WHAT THE TASK REQUIRES: Below are entries; count the lines among them that contain the word "organisiert", and give only the count.

Stored data entries:
::::::

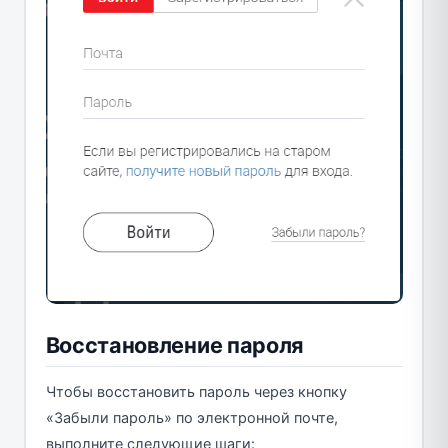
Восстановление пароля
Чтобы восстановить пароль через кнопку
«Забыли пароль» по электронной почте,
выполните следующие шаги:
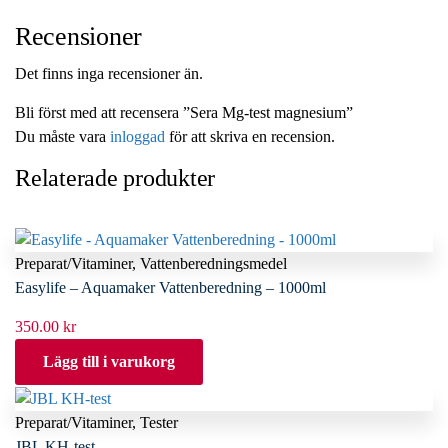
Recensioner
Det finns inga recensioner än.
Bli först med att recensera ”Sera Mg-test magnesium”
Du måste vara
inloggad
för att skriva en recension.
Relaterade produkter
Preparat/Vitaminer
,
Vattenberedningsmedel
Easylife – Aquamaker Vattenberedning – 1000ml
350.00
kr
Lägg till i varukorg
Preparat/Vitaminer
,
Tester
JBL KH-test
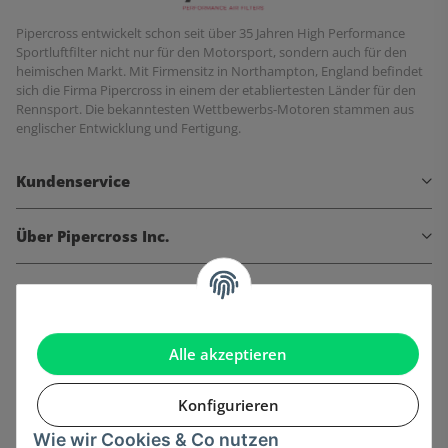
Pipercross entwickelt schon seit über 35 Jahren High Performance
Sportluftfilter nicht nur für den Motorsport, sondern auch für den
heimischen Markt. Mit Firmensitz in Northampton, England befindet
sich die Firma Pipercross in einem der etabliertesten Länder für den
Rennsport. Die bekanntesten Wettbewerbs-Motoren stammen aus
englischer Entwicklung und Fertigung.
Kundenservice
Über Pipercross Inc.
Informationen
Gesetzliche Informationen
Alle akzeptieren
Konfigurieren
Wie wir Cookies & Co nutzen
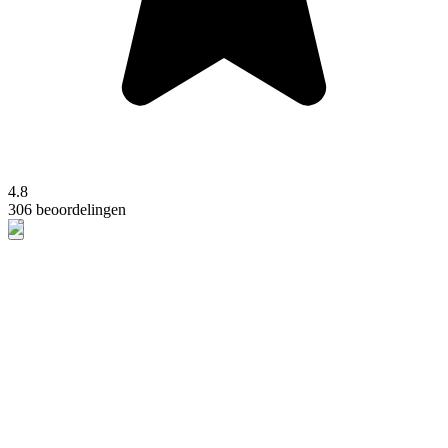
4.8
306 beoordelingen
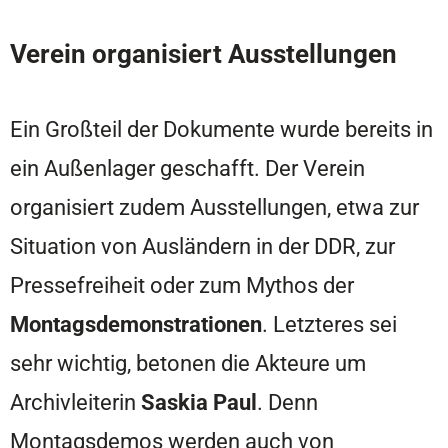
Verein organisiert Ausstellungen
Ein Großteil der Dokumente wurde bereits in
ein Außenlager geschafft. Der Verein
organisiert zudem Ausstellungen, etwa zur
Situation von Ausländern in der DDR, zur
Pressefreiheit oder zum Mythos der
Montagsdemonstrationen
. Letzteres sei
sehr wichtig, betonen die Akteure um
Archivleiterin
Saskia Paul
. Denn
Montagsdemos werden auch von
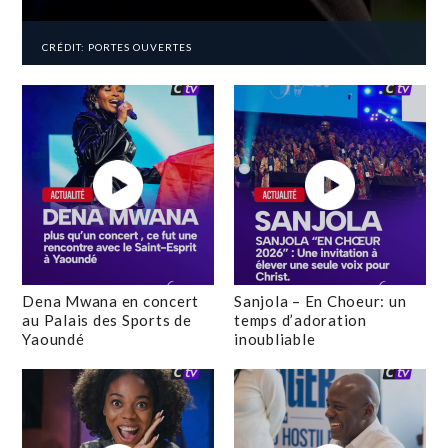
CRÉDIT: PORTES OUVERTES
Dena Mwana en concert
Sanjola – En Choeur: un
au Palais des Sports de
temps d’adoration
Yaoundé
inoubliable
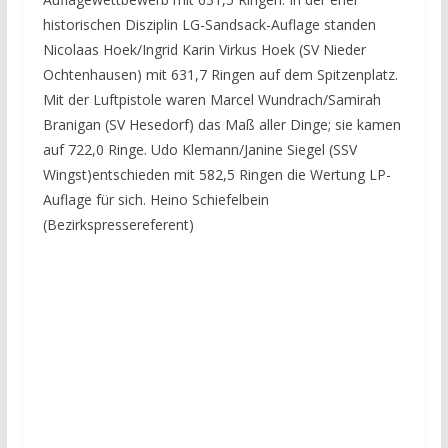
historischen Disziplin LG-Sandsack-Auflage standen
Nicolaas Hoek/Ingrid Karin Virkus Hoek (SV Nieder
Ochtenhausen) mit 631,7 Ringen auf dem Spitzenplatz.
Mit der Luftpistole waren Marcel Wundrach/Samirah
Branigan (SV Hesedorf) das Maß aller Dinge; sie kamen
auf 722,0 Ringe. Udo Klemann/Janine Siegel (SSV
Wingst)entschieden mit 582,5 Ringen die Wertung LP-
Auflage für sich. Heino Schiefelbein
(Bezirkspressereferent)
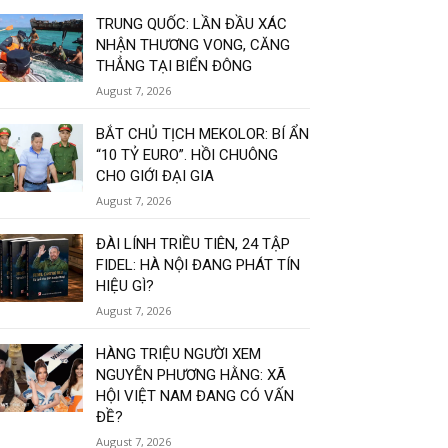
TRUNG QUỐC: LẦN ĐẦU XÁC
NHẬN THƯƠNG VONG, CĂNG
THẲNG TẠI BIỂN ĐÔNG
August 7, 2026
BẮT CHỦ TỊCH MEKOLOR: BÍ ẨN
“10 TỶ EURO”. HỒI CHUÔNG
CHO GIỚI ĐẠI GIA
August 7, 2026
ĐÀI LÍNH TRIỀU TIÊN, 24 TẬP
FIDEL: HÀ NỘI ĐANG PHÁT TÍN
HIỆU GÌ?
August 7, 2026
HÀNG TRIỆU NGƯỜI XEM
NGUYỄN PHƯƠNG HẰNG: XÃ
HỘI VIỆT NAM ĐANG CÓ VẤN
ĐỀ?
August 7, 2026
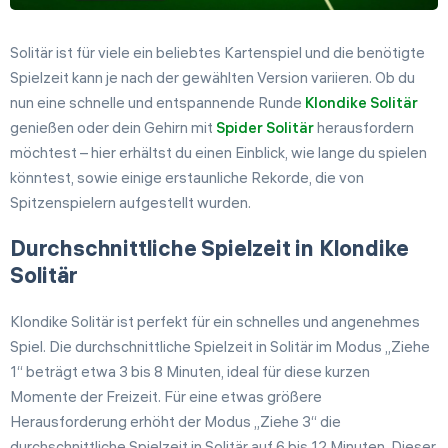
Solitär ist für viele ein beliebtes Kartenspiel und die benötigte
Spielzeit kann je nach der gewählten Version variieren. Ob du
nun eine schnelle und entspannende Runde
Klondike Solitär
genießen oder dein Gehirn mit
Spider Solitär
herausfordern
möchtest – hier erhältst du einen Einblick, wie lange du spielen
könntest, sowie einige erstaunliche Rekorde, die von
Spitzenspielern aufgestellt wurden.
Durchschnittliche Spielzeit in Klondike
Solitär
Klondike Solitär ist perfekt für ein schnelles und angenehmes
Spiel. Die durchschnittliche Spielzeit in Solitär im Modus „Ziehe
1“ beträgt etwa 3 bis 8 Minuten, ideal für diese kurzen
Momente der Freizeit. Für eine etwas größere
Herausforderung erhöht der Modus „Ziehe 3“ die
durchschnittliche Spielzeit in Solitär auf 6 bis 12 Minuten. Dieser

::::::

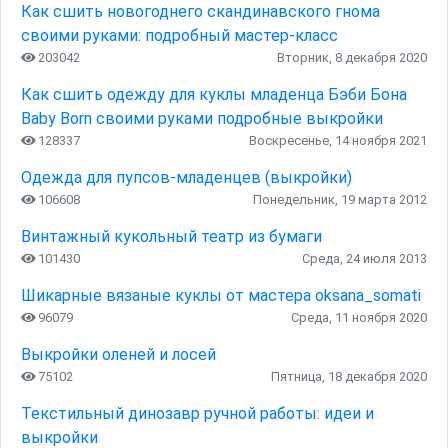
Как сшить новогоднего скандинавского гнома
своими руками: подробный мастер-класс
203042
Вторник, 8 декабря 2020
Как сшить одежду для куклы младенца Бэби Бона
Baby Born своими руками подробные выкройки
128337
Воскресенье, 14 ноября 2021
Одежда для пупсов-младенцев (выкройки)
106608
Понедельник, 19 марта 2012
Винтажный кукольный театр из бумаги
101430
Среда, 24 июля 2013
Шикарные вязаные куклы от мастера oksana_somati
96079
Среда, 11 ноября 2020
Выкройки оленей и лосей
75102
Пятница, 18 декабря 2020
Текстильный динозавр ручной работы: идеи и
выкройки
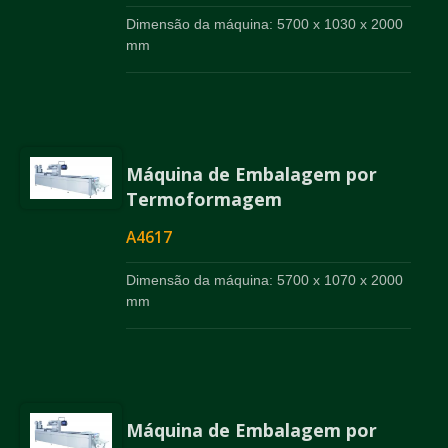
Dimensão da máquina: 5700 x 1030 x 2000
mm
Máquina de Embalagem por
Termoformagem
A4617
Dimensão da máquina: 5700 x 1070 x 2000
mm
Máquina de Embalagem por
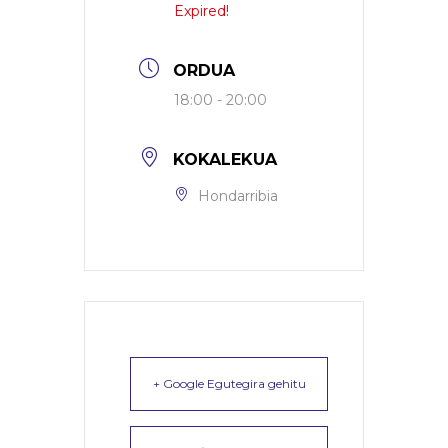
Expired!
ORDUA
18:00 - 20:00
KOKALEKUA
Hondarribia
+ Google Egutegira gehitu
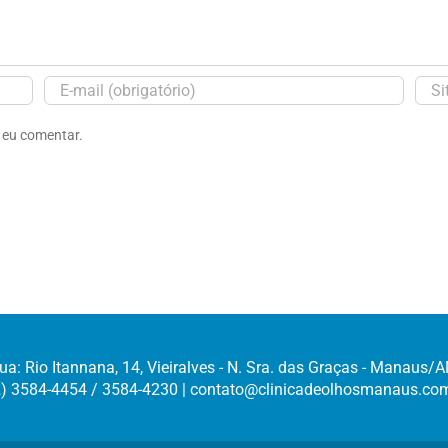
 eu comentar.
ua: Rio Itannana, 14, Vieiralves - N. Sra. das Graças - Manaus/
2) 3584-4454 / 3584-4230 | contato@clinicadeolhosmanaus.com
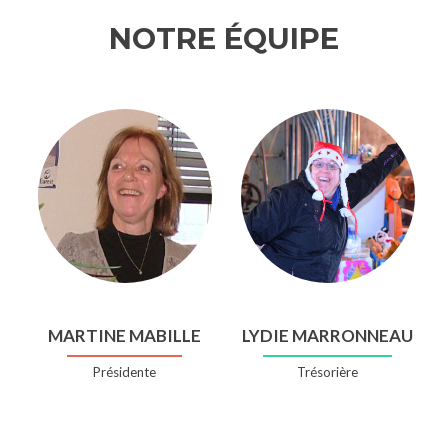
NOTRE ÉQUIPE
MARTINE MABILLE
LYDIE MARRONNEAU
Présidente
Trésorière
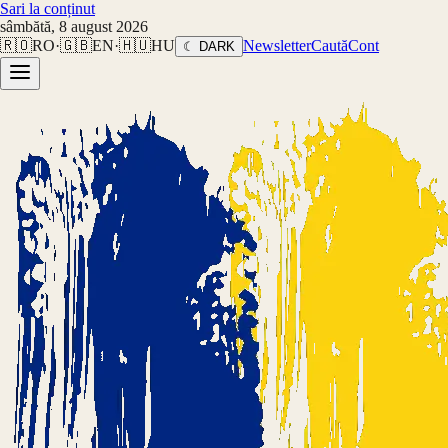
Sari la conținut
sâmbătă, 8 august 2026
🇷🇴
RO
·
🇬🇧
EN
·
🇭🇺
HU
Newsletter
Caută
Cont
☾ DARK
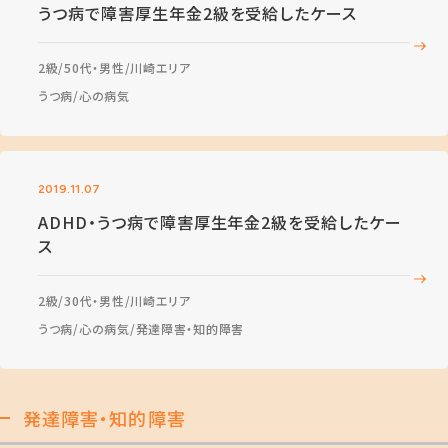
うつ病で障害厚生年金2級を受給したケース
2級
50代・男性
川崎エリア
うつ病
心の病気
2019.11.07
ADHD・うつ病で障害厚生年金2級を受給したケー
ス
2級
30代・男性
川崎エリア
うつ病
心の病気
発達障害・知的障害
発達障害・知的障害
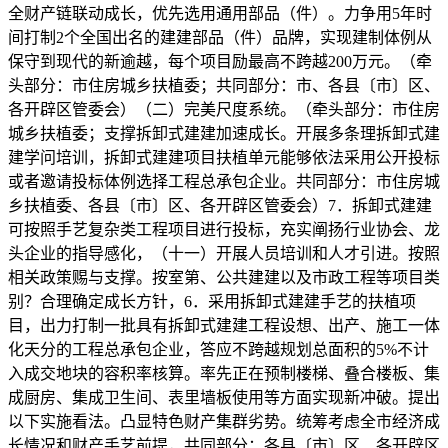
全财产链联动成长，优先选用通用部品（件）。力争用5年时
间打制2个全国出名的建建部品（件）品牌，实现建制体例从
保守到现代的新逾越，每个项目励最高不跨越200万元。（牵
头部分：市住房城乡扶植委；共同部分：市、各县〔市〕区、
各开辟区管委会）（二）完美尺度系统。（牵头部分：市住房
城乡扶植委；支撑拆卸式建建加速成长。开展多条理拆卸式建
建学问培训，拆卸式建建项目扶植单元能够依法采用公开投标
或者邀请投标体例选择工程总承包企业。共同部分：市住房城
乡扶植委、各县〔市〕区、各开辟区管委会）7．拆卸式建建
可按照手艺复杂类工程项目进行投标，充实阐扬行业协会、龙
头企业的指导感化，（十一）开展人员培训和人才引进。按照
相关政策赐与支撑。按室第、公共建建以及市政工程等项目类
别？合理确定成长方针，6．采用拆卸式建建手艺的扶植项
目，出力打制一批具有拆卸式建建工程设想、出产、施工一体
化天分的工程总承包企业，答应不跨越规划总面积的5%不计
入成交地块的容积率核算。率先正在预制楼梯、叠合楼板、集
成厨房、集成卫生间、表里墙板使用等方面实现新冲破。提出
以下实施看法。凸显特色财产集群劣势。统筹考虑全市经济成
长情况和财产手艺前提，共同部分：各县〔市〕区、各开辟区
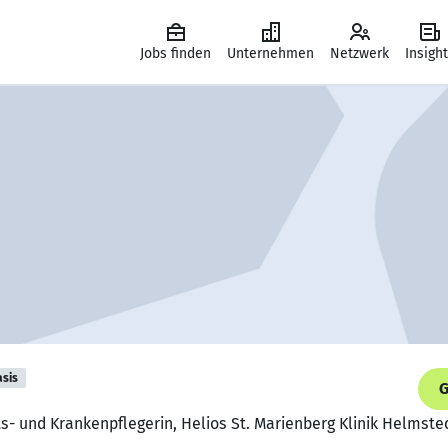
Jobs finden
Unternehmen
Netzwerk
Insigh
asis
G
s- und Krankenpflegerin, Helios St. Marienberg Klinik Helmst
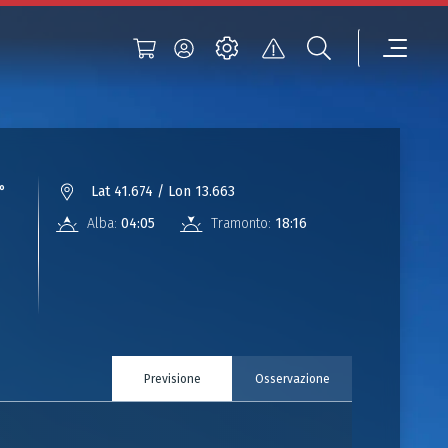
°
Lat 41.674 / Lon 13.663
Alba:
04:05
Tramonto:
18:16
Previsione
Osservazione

::::::

THE COMPLETED TASK: 2